Its role in the network is to enable efficient, dynamic, and application-aware QoS management. It reduces signaling overhead between the UE and the core network (specifically the SMF) by automating the setup of symmetric QoS flows. This is crucial for supporting low-latency services and network slicing, where rapid adaptation to application needs is required. The RQA acts as the foundational permission slip, while the RQI provides the real-time trigger, together forming a closed-loop, reflective control system for user-plane QoS.
Purpose & Motivation
The RQA was created to address the inefficiencies of traditional, purely network-provisioned QoS models in handling dynamic, symmetric traffic patterns. Prior to 5G, uplink QoS rules were typically established explicitly via control-plane signaling from the network (e.g., PCC rules from the PCRF/PCF).
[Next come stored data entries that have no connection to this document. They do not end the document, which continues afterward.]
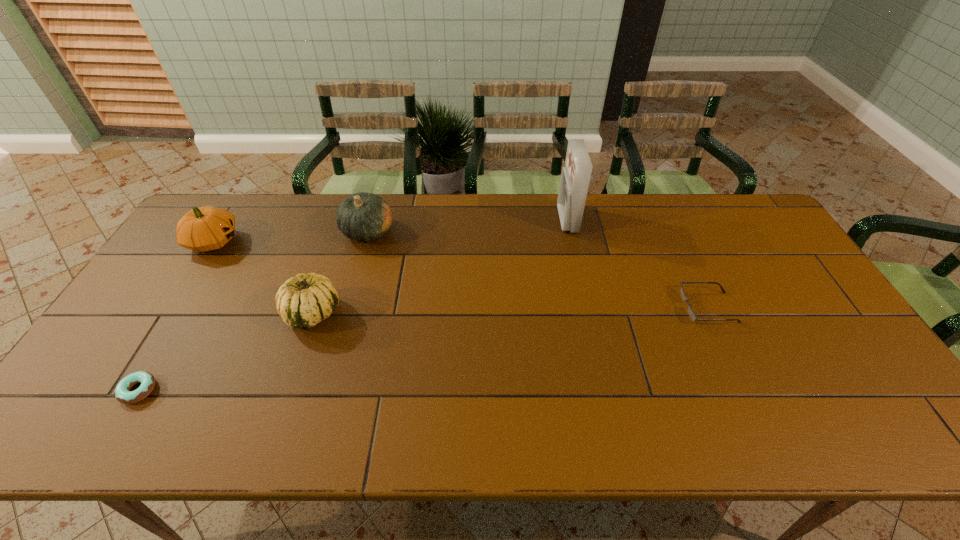 You are a GUI agent. You are given a task and a screenshot of the screen. Output one action in this format:
    pyautogui.click(x=<x>, y=<y>)
    Task: Click on the object situated at the far left corner
    
    Given the screenshot: What is the action you would take?
    pyautogui.click(x=202, y=229)

Identify the location of vacant space at the far edge of the desktop. The image size is (960, 540). (623, 225).

The width and height of the screenshot is (960, 540). Find the location of `blank area at the near edge`. blank area at the near edge is located at coordinates coord(639,441).

The width and height of the screenshot is (960, 540). In the image, there is a desktop. In order to click on blank space at the left edge in this screenshot , I will do `click(139, 349)`.

At what (x,y) coordinates should I click in order to perform the action: click on vacant area at the right edge. Please return your answer as a coordinate pair (x, y). Image resolution: width=960 pixels, height=540 pixels. Looking at the image, I should click on (743, 249).

This screenshot has height=540, width=960. In the image, there is a desktop. Identify the location of vacant space at the far left corner. (219, 203).

Image resolution: width=960 pixels, height=540 pixels. In order to click on empty space between the leftmost gourd and the rightmost object in this screenshot , I will do `click(461, 274)`.

The width and height of the screenshot is (960, 540). I want to click on unoccupied area between the leftmost gourd and the tallest object, so click(x=391, y=231).

You are a GUI agent. You are given a task and a screenshot of the screen. Output one action in this format:
    pyautogui.click(x=<x>, y=<y>)
    Task: Click on the empty space between the leftmost gourd and the rightmost object
    The image size is (960, 540).
    Given the screenshot: What is the action you would take?
    pyautogui.click(x=461, y=274)

Find the location of `unoccupied area between the nearest object and the leftmost gourd`. unoccupied area between the nearest object and the leftmost gourd is located at coordinates (176, 316).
For applications like conversational video or gaming, where uplink and downlink requirements emerge simultaneously with a session, this could introduce setup delay and generate significant signaling load, especially with frequent flow additions or modifications.
The motivation for RQA and the broader Reflective QoS concept stems from the need for faster and more scalable QoS activation. The 5G system aims to support a massive number of devices and diverse service requirements, including those defined for Ultra-Reliable Low-Latency Communication (URLLC). Explicit signaling for every symmetric flow would become a bottleneck. Reflective QoS, authorized by the RQA, allows the UE to act autonomously based on network hints (the RQI), dramatically reducing latency for flow setup and lowering control-plane load.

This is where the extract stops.